### What you have to do
From the entries below, copy exactly the lines from the one that contains "the kingdom." through the one that contains "nanomaterials", both included, and only those.

### Provided material
════
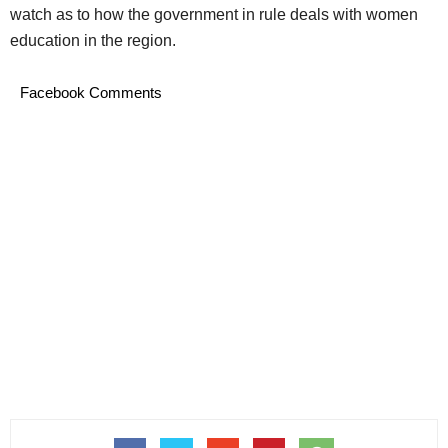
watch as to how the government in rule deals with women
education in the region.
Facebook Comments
════
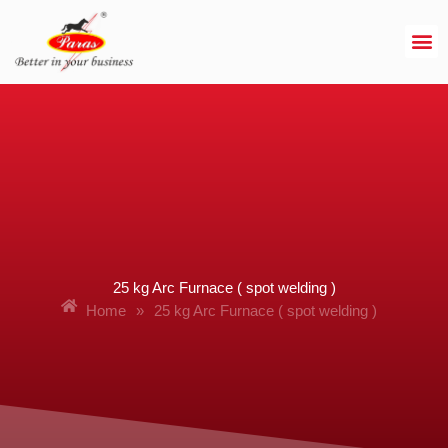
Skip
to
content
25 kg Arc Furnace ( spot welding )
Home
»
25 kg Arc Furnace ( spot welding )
════
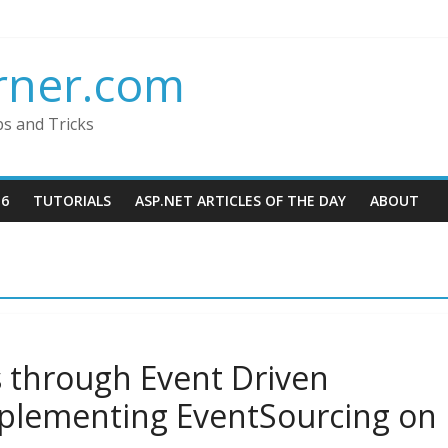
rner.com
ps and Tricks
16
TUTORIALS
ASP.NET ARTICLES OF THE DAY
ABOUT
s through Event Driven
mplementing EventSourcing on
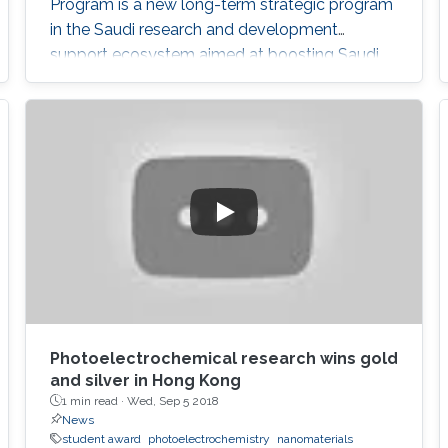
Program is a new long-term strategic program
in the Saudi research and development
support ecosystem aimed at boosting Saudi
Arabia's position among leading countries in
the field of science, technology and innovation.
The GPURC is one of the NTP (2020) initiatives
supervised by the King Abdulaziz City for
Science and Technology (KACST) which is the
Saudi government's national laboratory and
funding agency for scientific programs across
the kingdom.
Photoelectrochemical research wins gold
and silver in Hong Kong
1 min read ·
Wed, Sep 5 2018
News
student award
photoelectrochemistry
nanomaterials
════
### Worked solution
the kingdom.
Photoelectrochemical research wins gold
and silver in Hong Kong
1 min read ·
Wed, Sep 5 2018
News
student award
photoelectrochemistry
nanomaterials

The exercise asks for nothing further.